Edited by CharlesPhipps on Aug 11th 2019 at 2:36:57 AM

Author of The Rules of Supervillainy, Cthulhu Armageddon, and United States of Monsters.
KJMackley Since: Jan, 2001
#71: Aug 11th 2019 at 5:24:58 AM

So I watched the first half of the season with a friend. I initially just thought it was something like Kick-Ass or Brightburn, darker superhero twists, but it is a lot more engaging than I thought it would be. Something that bugged me about the last season of Justice League Unlimited as well as Young Justice was that when you have heroes who are so well organized, the villains motivations become more Card-Carrying Villain because otherwise you have to be really dedicated to your Evil Plan to withstand the combined power of the heroes. So both went with a Legion of Doom and you get the impression that the entire world is just a battleground between these N.G.O. Superpower heroes and villains, regular people don't matter except as casualties.

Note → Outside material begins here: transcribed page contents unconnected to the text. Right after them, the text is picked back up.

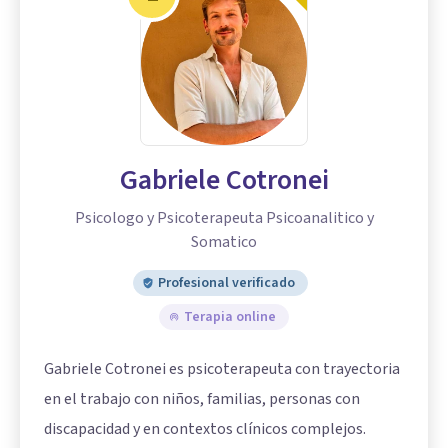
Gabriele Cotronei
Psicologo y Psicoterapeuta Psicoanalitico y
Somatico
Profesional verificado
Terapia online
Gabriele Cotronei es psicoterapeuta con trayectoria
en el trabajo con niños, familias, personas con
discapacidad y en contextos clínicos complejos.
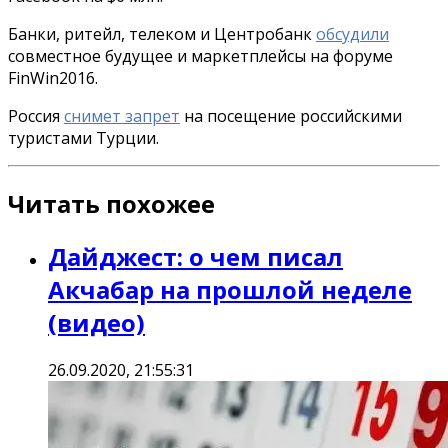
Банки, ритейл, телеком и Центробанк
обсудили
совместное будущее и маркетплейсы на форуме
FinWin2016.
Россия
снимет запрет
на посещение российскими
туристами Турции.
Читать похожее
Дайджест: о чем писал
Акчабар на прошлой неделе
(видео)
26.09.2020, 21:55:31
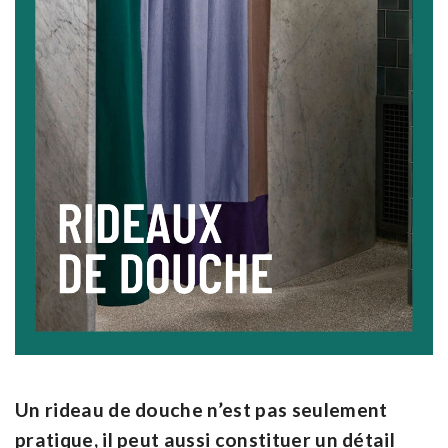
Un rideau de douche n’est pas seulement
pratique, il peut aussi constituer un détail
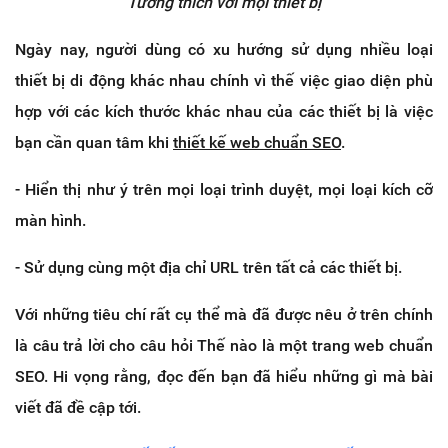
Tương thích với mọi thiết bị
Ngày nay, người dùng có xu hướng sử dụng nhiều loại
thiết bị di động khác nhau chính vì thế việc giao diện phù
hợp với các kích thước khác nhau của các thiết bị là việc
bạn cần quan tâm khi
thiết kế web chuẩn SEO
.
- Hiển thị như ý trên mọi loại trình duyệt, mọi loại kích cỡ
màn hình.
- Sử dụng cùng một địa chỉ URL trên tất cả các thiết bị.
Với những tiêu chí rất cụ thể mà đã được nêu ở trên chính
là câu trả lời cho câu hỏi Thế nào là một trang web chuẩn
SEO. Hi vọng rằng, đọc đến bạn đã hiểu những gì mà bài
viết đã đề cập tới.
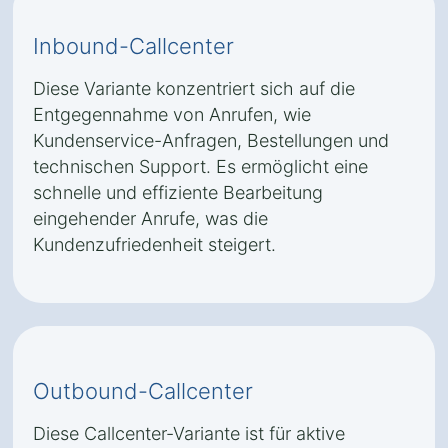
Inbound-Callcenter
Diese Variante konzentriert sich auf die
Entgegennahme von Anrufen, wie
Kundenservice-Anfragen, Bestellungen und
technischen Support. Es ermöglicht eine
schnelle und effiziente Bearbeitung
eingehender Anrufe, was die
Kundenzufriedenheit steigert.
Outbound-Callcenter
Diese Callcenter-Variante ist für aktive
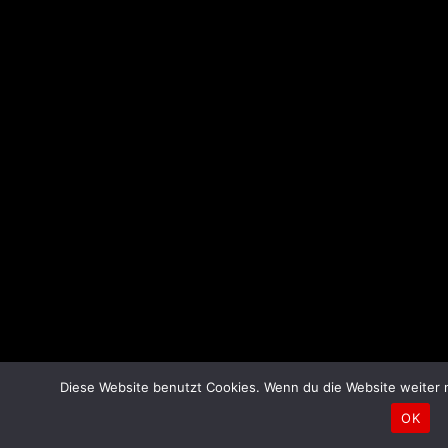
Diese Website benutzt Cookies. Wenn du die Website weiter 
OK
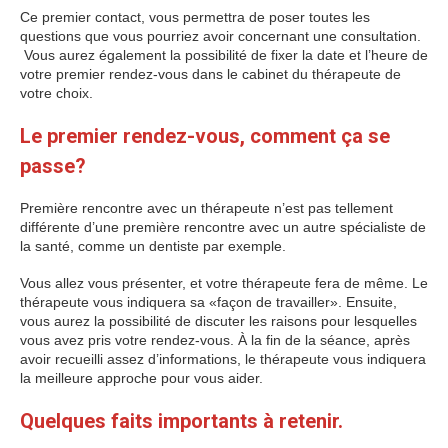
Ce premier contact, vous permettra de poser toutes les
questions que vous pourriez avoir concernant une consultation.
Vous aurez également la possibilité de fixer la date et l’heure de
votre premier rendez-vous dans le cabinet du thérapeute de
votre choix.
Le premier rendez-vous, comment ça se
passe?
Première rencontre avec un thérapeute n’est pas tellement
différente d’une première rencontre avec un autre spécialiste de
la santé, comme un dentiste par exemple.
Vous allez vous présenter, et votre thérapeute fera de même. Le
thérapeute vous indiquera sa «façon de travailler». Ensuite,
vous aurez la possibilité de discuter les raisons pour lesquelles
vous avez pris votre rendez-vous. À la fin de la séance, après
avoir recueilli assez d’informations, le thérapeute vous indiquera
la meilleure approche pour vous aider.
Quelques faits importants à retenir.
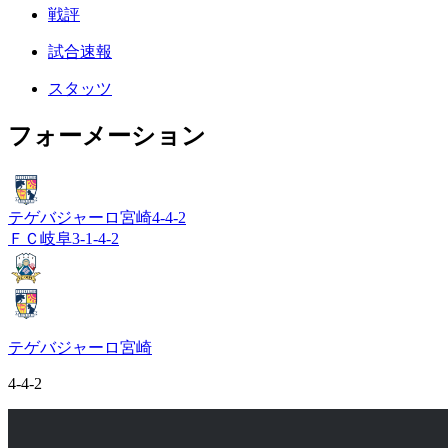
戦評
試合速報
スタッツ
フォーメーション
テゲバジャーロ宮崎
4-4-2
ＦＣ岐阜
3-1-4-2
テゲバジャーロ宮崎
4-4-2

But this show makes the whole premise a bit more plausible, particularly how they are public relations and marketing tools treated as emergency operations like the police or firefighters. But combine the powers, the responsibility and the celebrity status is a recipe for really dysfunctional, psychopathic people. And super villains are functionally nowhere to be found, precisely because government sponsorship and a license to kill ("in self defense") would eliminate Joker Immunity. The Boys are both The Cowl type vigilantes trying to rally against a corrupt system due to personal tragedy and their own Lex Luthor-esque criminal element seeking to take down the heroes. Like I said, a lot more engaging than I expected.

The first couple episodes reminded me of Breaking Bad, mostly for the obvious "We have a hostage rather than a dead body, what do we do about that?" situation.

ArthurEld Since: May, 2014
#72: Aug 11th 2019 at 5:51:40 PM

[up][up] I mean, nothing we've seen has shown us that Billy was any of those things before he lost Becca.

Plus, Homelander had apparently no idea Becca or his son even existed.

So none of that would make much sense.

ComicFan Since: Sep, 2016
#73: Sep 5th 2019 at 10:39:36 AM

Goran Visnjic and Claudia Doumit from Timeless will be joining season 2 in recurring roles[1] and Malcolm Barrett is set to return.

RJ-19-CLOVIS-93 from Australia Since: Feb, 2015
#74: Sep 6th 2019 at 11:49:42 PM

So if the big twist with Black Noir is implemented in any way, how do you think it'll be implemented? While he can't have raped and killed Becca, he could've still been gaslighting Homelander into being more villainous

theLibrarian That all you got? from his own little world Since: Jul, 2009
That all you got?
#75: Sep 8th 2019 at 4:53:12 PM

More villainous?

That is the face of a man who just ate a kitten. Raw.